Techniques to learn constraints from demonstrations
No Thumbnail Available
Date
2025-05-27
Authors
Advisor
Poupart, Pascal
Journal Title
Journal ISSN
Volume Title
Publisher
University of Waterloo
Abstract
Given demonstrations from an optimal expert, inverse reinforcement learning aims to learn an underlying reward function. However, it is limiting to assume that the reward function fully explains the expert behaviour, since in many real world settings the expert might be acting to satisfy additional behavioural constraints. Recovering these additional constraints falls within the paradigm of constraint learning from demonstrations. Specifically, in this work, we focus on the setting of inverse constraint learning (ICL), where we wish to learn a single but arbitrarily complex constraint from demonstrations assuming the reward is known in advance.

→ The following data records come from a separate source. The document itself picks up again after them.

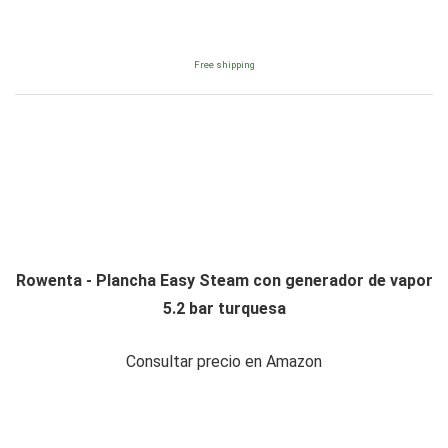
Free shipping
Rowenta - Plancha Easy Steam con generador de vapor
5.2 bar turquesa
Consultar precio en Amazon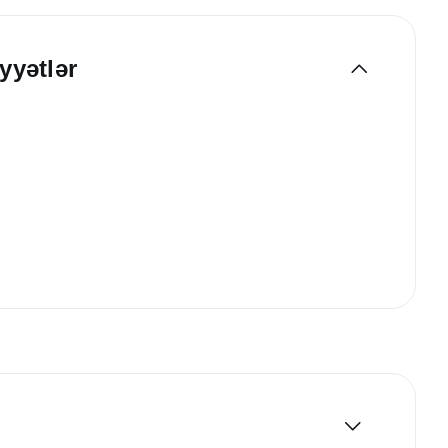
yyətlər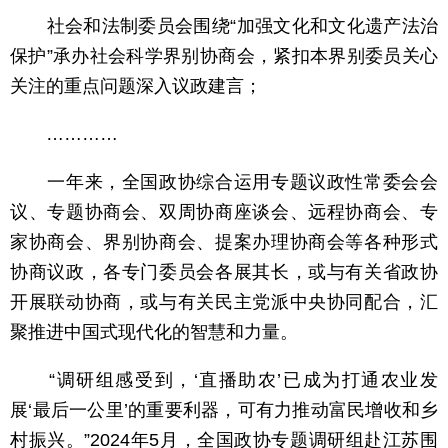
社会和法制委员会围绕“加强文化和文化遗产法治
保护”承办社会科学界别协商会，紧扣本界别委员关心
关注的重点问题深入议政建言；
…………
一年来，全国政协综合运用专题议政性常委会会
议、专题协商会、双周协商座谈会、远程协商会、专
家协商会、界别协商会、提案办理协商会等各种形式
协商议政，各专门委员会各展其长，或与有关省政协
开展联动协商，或与有关民主党派中央协同配合，汇
聚推进中国式现代化的智慧和力量。
“调研组感受到，‘直播助农’已成为打通农业发
展‘最后一公里’的重要利器，可有力推动富民增收和乡
村振兴。”2024年5月，全国政协专题调研组赴江苏围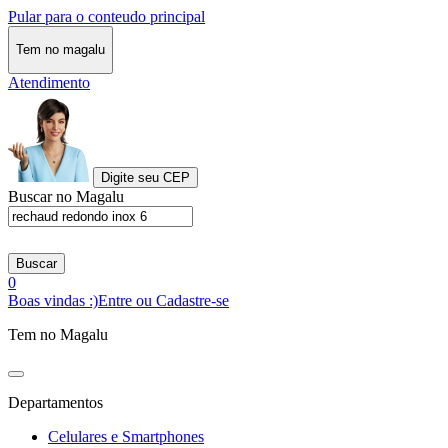
Pular para o conteudo principal
Tem no magalu
Atendimento
Digite seu CEP
Buscar no Magalu
Buscar
0
Boas vindas :)
Entre ou Cadastre-se
Tem no Magalu
Departamentos
Celulares e Smartphones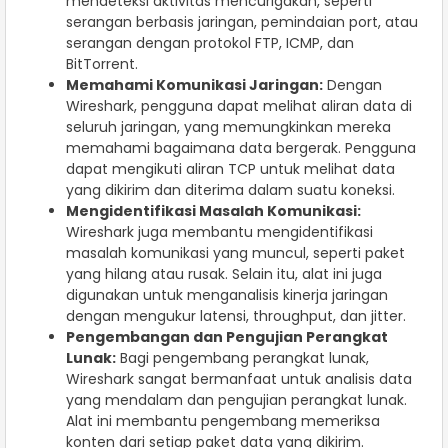
mendeteksi aktivitas mencurigakan, seperti
serangan berbasis jaringan, pemindaian port, atau
serangan dengan protokol FTP, ICMP, dan
BitTorrent.
Memahami Komunikasi Jaringan:
Dengan
Wireshark, pengguna dapat melihat aliran data di
seluruh jaringan, yang memungkinkan mereka
memahami bagaimana data bergerak. Pengguna
dapat mengikuti aliran TCP untuk melihat data
yang dikirim dan diterima dalam suatu koneksi.
Mengidentifikasi Masalah Komunikasi:
Wireshark juga membantu mengidentifikasi
masalah komunikasi yang muncul, seperti paket
yang hilang atau rusak. Selain itu, alat ini juga
digunakan untuk menganalisis kinerja jaringan
dengan mengukur latensi, throughput, dan jitter.
Pengembangan dan Pengujian Perangkat
Lunak:
Bagi pengembang perangkat lunak,
Wireshark sangat bermanfaat untuk analisis data
yang mendalam dan pengujian perangkat lunak.
Alat ini membantu pengembang memeriksa
konten dari setiap paket data yang dikirim.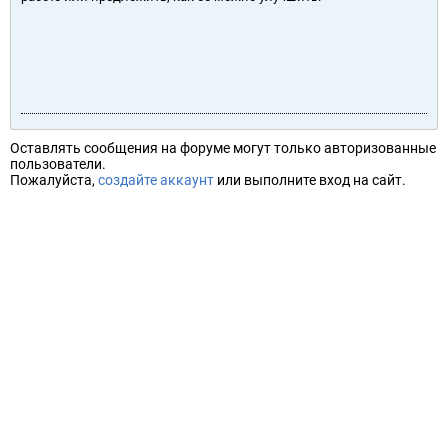
Оставлять сообщения на форуме могут только авторизованные
пользователи.
Пожалуйста,
создайте аккаунт
или выполните вход на сайт.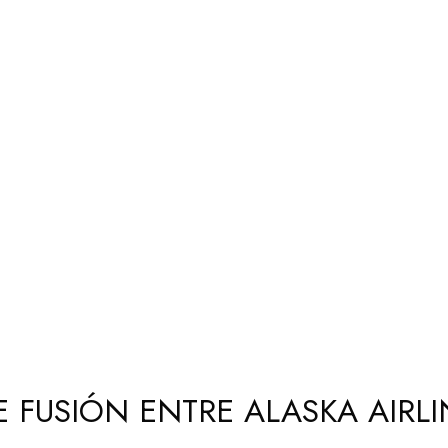
 FUSIÓN ENTRE ALASKA AIRLI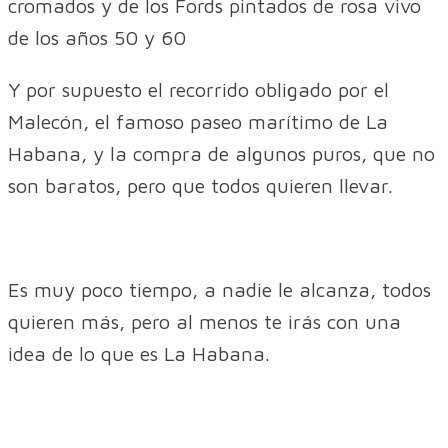
cromados y de los Fords pintados de rosa vivo
de los años 50 y 60
Y por supuesto el recorrido obligado por el
Malecón, el famoso paseo marítimo de La
Habana, y la compra de algunos puros, que no
son baratos, pero que todos quieren llevar.
Es muy poco tiempo, a nadie le alcanza, todos
quieren más, pero al menos te irás con una
idea de lo que es La Habana.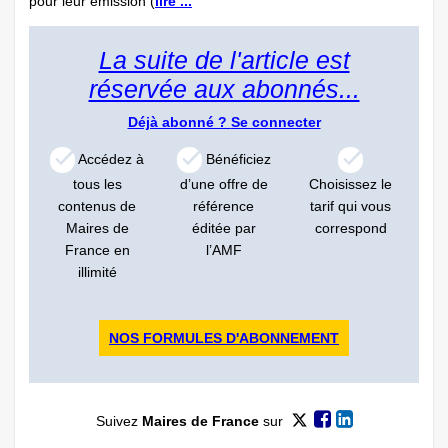
pour leur émission (
lire ...
La suite de l'article est
réservée aux abonnés...
Déjà abonné ?
Se connecter
Accédez à
Bénéficiez
tous les
d’une offre de
Choisissez le
contenus de
référence
tarif qui vous
Maires de
éditée par
correspond
France en
l’AMF
illimité
NOS FORMULES D'ABONNEMENT
Suivez
Maires de France
sur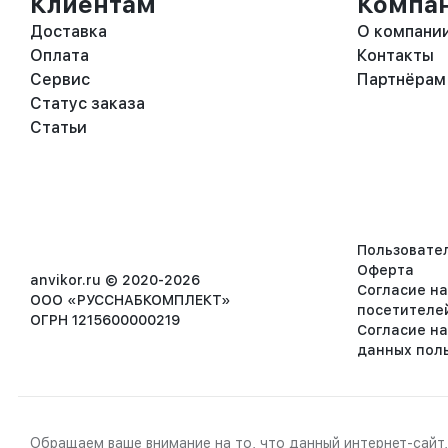
Клиентам
Компа
Доставка
О компани
Оплата
Контакты
Сервис
Партнёрам
Статус заказа
Статьи
Пользовате
Оферта
anvikor.ru © 2020-2026
Согласие н
ООО «РУССНАБКОМПЛЕКТ»
посетителе
ОГРН 1215600000219
Согласие н
данных пол
Обращаем ваше внимание на то, что данный интернет-сайт,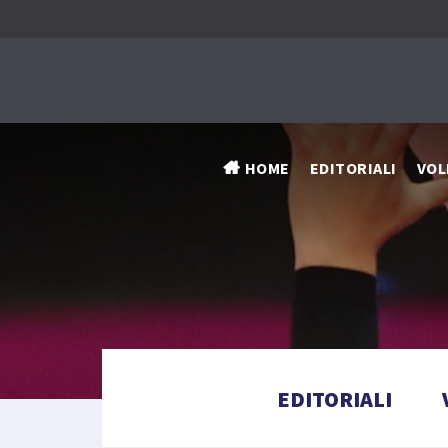
HOME
EDITORIALI
VOL
EDITORIALI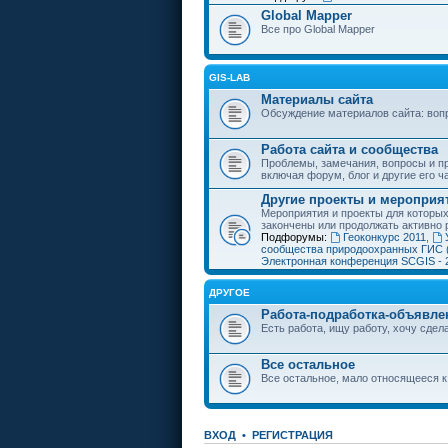
Global Mapper
Все про Global Mapper
GIS-LAB
Материалы сайта
Обсуждение материалов сайта: воп
Работа сайта и сообщества
Проблемы, замечания, вопросы и пр
включая форум, блог и другие его ч
Другие проекты и мероприя
Мероприятия и проекты для которы
закончены или продолжать активно 
Подфорумы:
Геоконкурс 2011
,
сообщества природоохранных ГИС 
Электронная конференция SCGIS - 
ДРУГОЕ
Работа-подработка-объявле
Есть работа, ищу работу, хочу сдела
Все остальное
Все остальное, мало относящееся к
ВХОД
•
РЕГИСТРАЦИЯ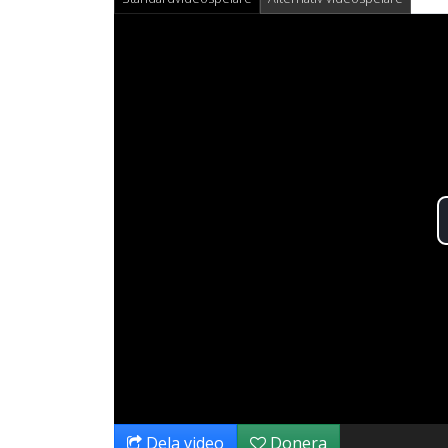
Dela video
Donera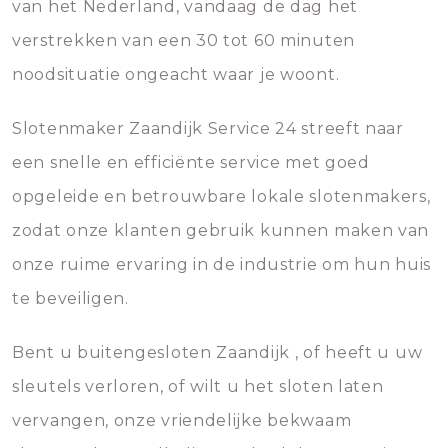
van het Nederland, vandaag de dag het
verstrekken van een 30 tot 60 minuten
noodsituatie ongeacht waar je woont.
Slotenmaker Zaandijk Service 24 streeft naar
een snelle en efficiënte service met goed
opgeleide en betrouwbare lokale slotenmakers,
zodat onze klanten gebruik kunnen maken van
onze ruime ervaring in de industrie om hun huis
te beveiligen.
Bent u buitengesloten Zaandijk , of heeft u uw
sleutels verloren, of wilt u het sloten laten
vervangen, onze vriendelijke bekwaam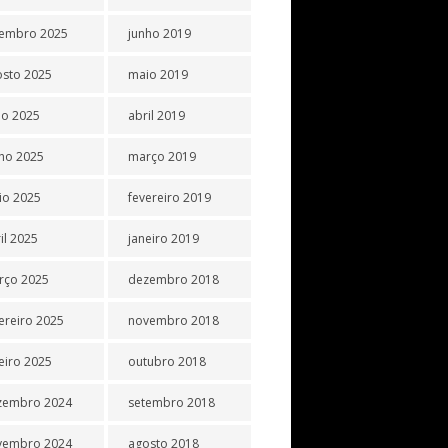
tembro 2025
junho 2019
osto 2025
maio 2019
ho 2025
abril 2019
ho 2025
março 2019
io 2025
fevereiro 2019
il 2025
janeiro 2019
rço 2025
dezembro 2018
ereiro 2025
novembro 2018
eiro 2025
outubro 2018
zembro 2024
setembro 2018
vembro 2024
agosto 2018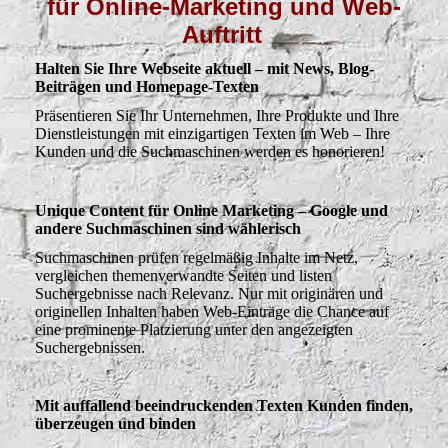
für Online-Marketing und Web-
Auftritt
Halten Sie Ihre Webseite aktuell – mit News, Blog-
Beiträgen und Homepage-Texten
Präsentieren Sie Ihr Unternehmen, Ihre Produkte und Ihre
Dienstleistungen mit einzigartigen Texten im Web – Ihre
Kunden und die Suchmaschinen werden es honorieren!
Unique Content für Online Marketing – Google und
andere Suchmaschinen sind wählerisch
Suchmaschinen prüfen regelmäßig Inhalte im Netz,
vergleichen themenverwandte Seiten und listen
Suchergebnisse nach Relevanz. Nur mit originären und
originellen Inhalten haben Web-Einträge die Chance auf
eine prominente Platzierung unter den angezeigten
Suchergebnissen.
Mit auffallend beeindruckenden Texten Kunden finden,
überzeugen und binden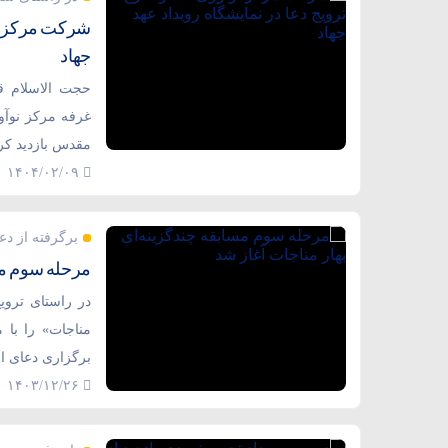
شرکت مرکز نوآ
جهاد
حجت الاسلام ق
غرفه مرکز نوآور
مقدس بازدید کر
۱۴۰۴/۰۲/۰۹
برگرفته از دع
مرحله سوم مسا
در راستای تروی
مناجات» را با 
برگزاری دعای اب
۱۴۰۳/۱۲/۲۶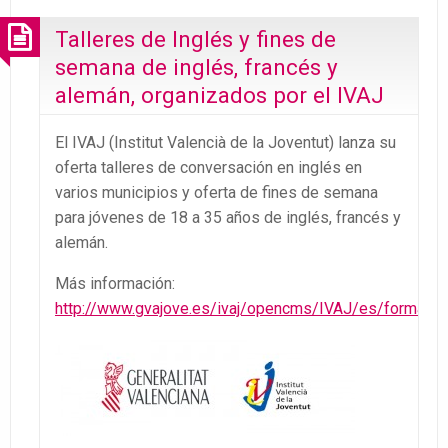
Talleres de Inglés y fines de
semana de inglés, francés y
alemán, organizados por el IVAJ
El IVAJ (Institut Valencià de la Joventut) lanza su
oferta talleres de conversación en inglés en
varios municipios y oferta de fines de semana
para jóvenes de 18 a 35 años de inglés, francés y
alemán.
Más información:
http://www.gvajove.es/ivaj/
opencms/IVAJ/es/formaci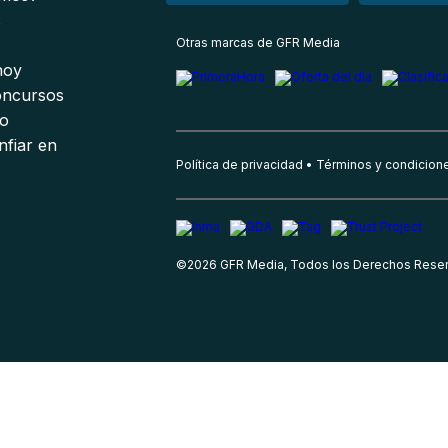
s
Otras marcas de GFR Media
 hoy
oncursos
io
nfiar en
Política de privacidad
Términos y condicion
©
2026
GFR Media, Todos los Derechos Rese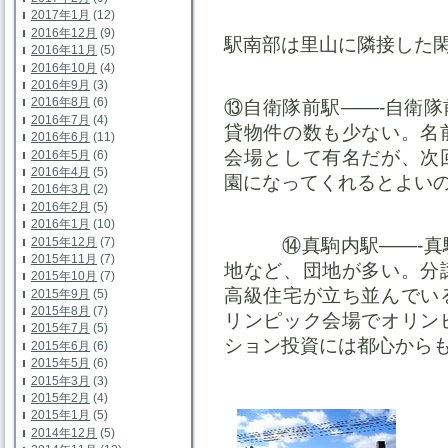
2017年1月
(12)
2016年12月
(9)
駅南部は里山に隣接した
2016年11月
(5)
2016年10月
(4)
2016年9月
(3)
2016年8月
(6)
⑬自衛隊前駅——-自衛
2016年7月
(4)
貸物件の数も少ない。名
2016年6月
(11)
会場として有名だが、次
2016年5月
(6)
2016年4月
(5)
園になってくれるとよい
2016年3月
(2)
2016年2月
(5)
2016年1月
(10)
2015年12月
(7)
⑭真駒内駅——-
2015年11月
(7)
地など、団地が多い。分
2015年10月
(7)
高級住宅が立ち並んでい
2015年9月
(5)
2015年8月
(7)
リンピック会場でオリン
2015年7月
(5)
ション投資には都心から
2015年6月
(6)
2015年5月
(6)
2015年3月
(3)
2015年2月
(4)
2015年1月
(5)
2014年12月
(5)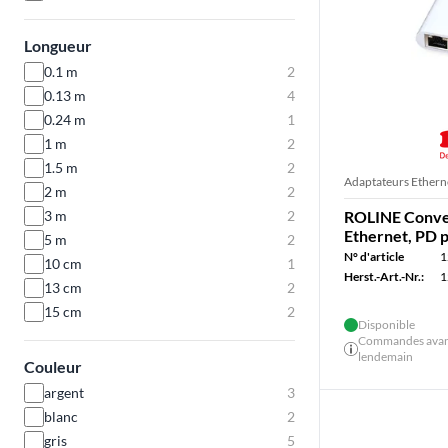
Longueur
0.1 m
2
0.13 m
4
0.24 m
1
1 m
2
1.5 m
2
Adaptateurs Ethern
2 m
2
3 m
2
ROLINE Conver
Ethernet, PD 
5 m
2
N° d'article
1
10 cm
1
Herst.-Art.-Nr.:
1
13 cm
2
15 cm
2
Disponible
Commandes avant 
lendemain
Couleur
argent
3
blanc
2
gris
5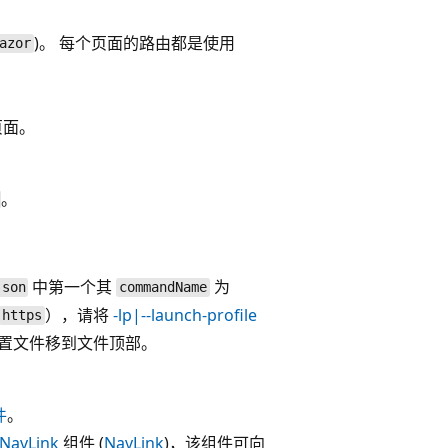
)。 每个页面的路由都是使用
azor
页面。
。
中第一个其
为
json
commandName
），请将
-lp|--launch-profile
https
置文件移到文件顶部。
件
。
NavLink
组件 (
NavLink
)，该组件可向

For this setting, we first provide a framework to learn an expected constraint from constrained expert demonstrations. We then show how to translate an expected constraint into a probabilistic constraint and additionally extend the proposed framework to learn a probabilistic constraint from constrained expert demonstrations. Here, an expected constraint refers to a constraint that bounds the cumulative costs averaged over a batch of trajectories to be within a budget. Similarly, a probabilistic constraint upper bounds the probability that cumulative costs are above a certain threshold. Finally, we provide convergence guarantees for the proposed frameworks.
Following these approaches, we consider the complementary challenge of learning a constraint in a high dimensional state-action space. In such a setting, the constraint function may truly depend only on a subset of the input features. We propose using a simple test from the hypothesis testing literature to select this subset of features in order to construct a reduced input space for the constraint function. We also discuss the implications of using this approach in conjunction with an ICL algorithm.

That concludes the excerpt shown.